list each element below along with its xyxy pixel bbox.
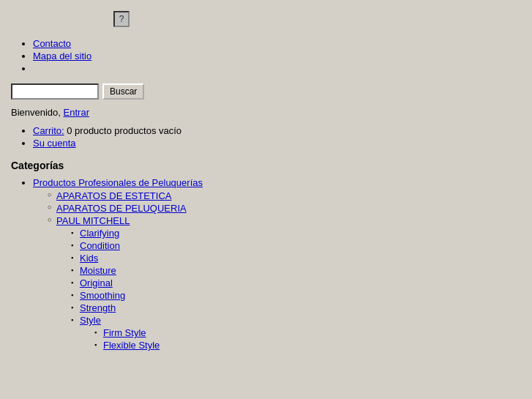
list-item: Smoothing bbox=[71, 290, 521, 301]
style-list: Firm Style Flexible Style bbox=[80, 327, 521, 351]
list-item: Kids bbox=[71, 253, 521, 264]
search-area: Buscar bbox=[11, 83, 521, 100]
clarifying-link[interactable]: Clarifying bbox=[80, 228, 119, 239]
cart-link[interactable]: Carrito: bbox=[33, 125, 64, 136]
strength-link[interactable]: Strength bbox=[80, 302, 116, 313]
firm-style-link[interactable]: Firm Style bbox=[103, 327, 146, 338]
cart-list: Carrito: 0 producto productos vacío Su c… bbox=[11, 125, 521, 149]
categories-title: Categorías bbox=[11, 160, 521, 171]
nav-item-mapa: Mapa del sitio bbox=[33, 51, 521, 61]
original-link[interactable]: Original bbox=[80, 277, 113, 288]
aparatos-peluqueria-link[interactable]: APARATOS DE PELUQUERIA bbox=[56, 203, 187, 214]
list-item: Original bbox=[71, 277, 521, 288]
list-item: Strength bbox=[71, 302, 521, 313]
list-item: PAUL MITCHELL Clarifying Condition Kids … bbox=[48, 215, 521, 351]
categories-list: Productos Profesionales de Peluquerías A… bbox=[11, 177, 521, 351]
style-link[interactable]: Style bbox=[80, 315, 101, 326]
nav-item-contacto: Contacto bbox=[33, 38, 521, 49]
search-input[interactable] bbox=[11, 83, 99, 100]
logo-icon: ? bbox=[113, 11, 130, 27]
condition-link[interactable]: Condition bbox=[80, 240, 120, 251]
moisture-link[interactable]: Moisture bbox=[80, 265, 116, 276]
welcome-text: Bienvenido, Entrar bbox=[11, 107, 521, 118]
contacto-link[interactable]: Contacto bbox=[33, 38, 71, 49]
nav-list: Contacto Mapa del sitio bbox=[11, 38, 521, 75]
list-item: Moisture bbox=[71, 265, 521, 276]
list-item: Firm Style bbox=[94, 327, 521, 338]
paul-mitchell-list: Clarifying Condition Kids Moisture Origi… bbox=[56, 228, 521, 351]
list-item: Flexible Style bbox=[94, 340, 521, 351]
account-item: Su cuenta bbox=[33, 138, 521, 149]
list-item: APARATOS DE PELUQUERIA bbox=[48, 203, 521, 214]
paul-mitchell-link[interactable]: PAUL MITCHELL bbox=[56, 215, 130, 226]
list-item: Style Firm Style Flexible Style bbox=[71, 315, 521, 351]
mapa-link[interactable]: Mapa del sitio bbox=[33, 51, 91, 61]
list-item: Clarifying bbox=[71, 228, 521, 239]
search-button[interactable]: Buscar bbox=[102, 83, 144, 100]
aparatos-estetica-link[interactable]: APARATOS DE ESTETICA bbox=[56, 190, 171, 201]
flexible-style-link[interactable]: Flexible Style bbox=[103, 340, 160, 351]
sub-list-productos: APARATOS DE ESTETICA APARATOS DE PELUQUE… bbox=[33, 190, 521, 351]
smoothing-link[interactable]: Smoothing bbox=[80, 290, 125, 301]
cart-item: Carrito: 0 producto productos vacío bbox=[33, 125, 521, 136]
list-item: Condition bbox=[71, 240, 521, 251]
list-item: Productos Profesionales de Peluquerías A… bbox=[33, 177, 521, 351]
productos-link[interactable]: Productos Profesionales de Peluquerías bbox=[33, 177, 203, 188]
nav-item-empty bbox=[33, 63, 521, 75]
kids-link[interactable]: Kids bbox=[80, 253, 98, 264]
list-item: APARATOS DE ESTETICA bbox=[48, 190, 521, 201]
logo-area: ? bbox=[11, 11, 521, 27]
account-link[interactable]: Su cuenta bbox=[33, 138, 76, 149]
login-link[interactable]: Entrar bbox=[64, 107, 89, 118]
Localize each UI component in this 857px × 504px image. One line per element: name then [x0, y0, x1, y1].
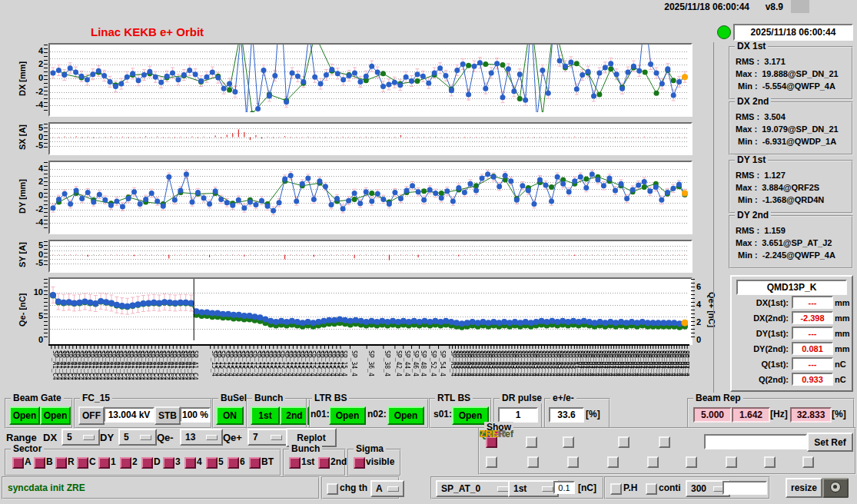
dropdown-indicator-icon — [271, 435, 282, 440]
rtl-s01-open-button[interactable]: Open — [452, 406, 489, 425]
bunch-1st-checkbox[interactable] — [289, 457, 301, 469]
beam-rep-title: Beam Rep — [693, 393, 743, 403]
dy-2nd-min: Min : -2.245@QWFP_4A — [730, 249, 852, 261]
axis-tick-label: 10 — [34, 287, 43, 297]
bunch-select-dropdown[interactable]: 1st — [508, 480, 559, 497]
ref-file-input[interactable] — [704, 434, 807, 449]
sector-c-checkbox[interactable] — [77, 457, 88, 469]
dy-axis-title: DY [mm] — [17, 161, 28, 231]
qe-plus-axis-title: Qe+ [nC] — [706, 277, 717, 342]
bunch-1st-button[interactable]: 1st — [251, 406, 280, 425]
show-sfe-checkbox[interactable] — [764, 456, 776, 468]
qmd-row-value: -2.398 — [792, 311, 833, 324]
dropdown-indicator-icon — [83, 435, 95, 440]
show-are-checkbox[interactable] — [607, 456, 619, 468]
bunch-title: Bunch — [252, 393, 285, 403]
show-kbe-checkbox[interactable] — [486, 456, 497, 468]
show-rfe-checkbox[interactable] — [726, 456, 737, 468]
dx-2nd-rms: RMS : 3.504 — [730, 111, 852, 123]
fc15-title: FC_15 — [80, 393, 112, 403]
sy-plot — [48, 240, 693, 273]
show-gold-checkbox[interactable] — [618, 436, 629, 448]
sigma-visible-checkbox[interactable] — [354, 457, 365, 469]
beam-rep-value-1: 5.000 — [693, 407, 732, 423]
range-qem-dropdown[interactable]: 13 — [180, 429, 223, 446]
device-select-pane: SP_AT_0 1st 0.1 [nC] — [430, 476, 604, 499]
dx-axis-comb — [44, 45, 48, 112]
show-pfe-checkbox[interactable] — [527, 456, 539, 468]
axis-tick-label: -4 — [35, 100, 43, 109]
busel-on-button[interactable]: ON — [216, 406, 244, 425]
qmd-row-unit: mm — [835, 329, 850, 338]
axis-tick-label: 4 — [38, 46, 43, 55]
chg-th-pane: chg th A — [321, 476, 400, 499]
chg-th-checkbox[interactable] — [327, 483, 338, 495]
bunch-2nd-button[interactable]: 2nd — [280, 406, 309, 425]
dy-1st-rms: RMS : 1.127 — [730, 169, 852, 181]
sector-6-checkbox[interactable] — [228, 457, 239, 469]
ltr-n02-open-button[interactable]: Open — [387, 406, 424, 425]
set-ref-button[interactable]: Set Ref — [807, 433, 853, 452]
range-dy-dropdown[interactable]: 5 — [118, 429, 157, 446]
show-ref-checkbox[interactable] — [526, 436, 537, 448]
qmd-device-name[interactable]: QMD13P_K — [736, 280, 847, 295]
fc15-kv-value: 13.004 kV — [104, 407, 154, 423]
ph-checkbox[interactable] — [610, 483, 622, 495]
sector-b-checkbox[interactable] — [34, 457, 45, 469]
dropdown-indicator-icon — [542, 486, 553, 492]
range-qep-label: Qe+ — [223, 432, 242, 443]
show-jbe-checkbox[interactable] — [647, 456, 659, 468]
show-qfe-checkbox[interactable] — [567, 456, 579, 468]
sector-4-checkbox[interactable] — [184, 457, 196, 469]
sector-bt-checkbox[interactable] — [249, 457, 261, 469]
sigma-visible-label: visible — [366, 456, 394, 467]
camera-icon[interactable] — [822, 478, 849, 498]
sector-b-label: B — [46, 456, 53, 467]
beam-gate-1-button[interactable]: Open — [9, 406, 40, 425]
show-cur-ref-checkbox[interactable] — [563, 436, 574, 448]
resize-button[interactable]: resize — [786, 478, 822, 498]
page-title: Linac KEKB e+ Orbit — [91, 25, 204, 38]
fc15-stb-button[interactable]: STB — [154, 406, 181, 425]
axis-tick-label: 2 — [38, 59, 43, 68]
sx-axis-title: SX [A] — [17, 122, 28, 152]
qmd-row-label: DX(2nd): — [733, 313, 789, 323]
beam-rep-hz-unit: [Hz] — [770, 409, 788, 419]
bunch-select-value: 1st — [513, 483, 526, 494]
threshold-value[interactable]: 0.1 — [553, 481, 575, 494]
free-text-input[interactable] — [722, 481, 767, 495]
rtl-bs-title: RTL BS — [435, 393, 473, 403]
show-zre-checkbox[interactable] — [802, 456, 814, 468]
sector-select-dropdown[interactable]: A — [370, 480, 404, 497]
sector-1-checkbox[interactable] — [98, 457, 110, 469]
sector-d-checkbox[interactable] — [141, 457, 153, 469]
chg-th-label: chg th — [340, 482, 367, 493]
range-qep-value: 7 — [253, 432, 258, 443]
dx-axis-title: DX [mm] — [17, 43, 28, 114]
axis-tick-label: 5 — [38, 311, 43, 320]
range-qep-dropdown[interactable]: 7 — [247, 429, 287, 446]
conti-checkbox[interactable] — [646, 483, 657, 495]
sector-2-checkbox[interactable] — [120, 457, 131, 469]
bunch-1st-label: 1st — [301, 456, 314, 467]
device-dropdown[interactable]: SP_AT_0 — [436, 480, 514, 497]
range-dx-dropdown[interactable]: 5 — [61, 429, 100, 446]
dy-2nd-rms: RMS : 1.159 — [730, 224, 852, 237]
sector-5-checkbox[interactable] — [206, 457, 218, 469]
show-jbp-checkbox[interactable] — [686, 456, 697, 468]
bunch-2nd-checkbox[interactable] — [318, 457, 330, 469]
sy-axis-title: SY [A] — [17, 240, 28, 270]
dy-1st-max: Max : 3.884@QRF2S — [730, 181, 852, 194]
sector-3-checkbox[interactable] — [163, 457, 174, 469]
beam-gate-2-button[interactable]: Open — [40, 406, 71, 425]
sector-a-checkbox[interactable] — [12, 457, 24, 469]
dy-1st-min: Min : -1.368@QRD4N — [730, 194, 852, 206]
axis-tick-label: -4 — [35, 217, 43, 227]
sector-r-checkbox[interactable] — [55, 457, 67, 469]
conti-label: conti — [659, 482, 681, 493]
fc15-off-button[interactable]: OFF — [78, 406, 105, 425]
ltr-n01-open-button[interactable]: Open — [329, 406, 366, 425]
axis-tick-label: 0 — [38, 335, 43, 344]
show-ave10-checkbox[interactable] — [659, 436, 670, 448]
beam-rep-group: Beam Rep 5.000 1.642 [Hz] 32.833 [%] — [687, 398, 855, 429]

* _Work item_:
For every line of the material above that contains the word "gate", show the line.

* _Exercise result_:
beam-gate-1-button[interactable]: Open — [9, 406, 40, 425]
beam-gate-2-button[interactable]: Open — [40, 406, 71, 425]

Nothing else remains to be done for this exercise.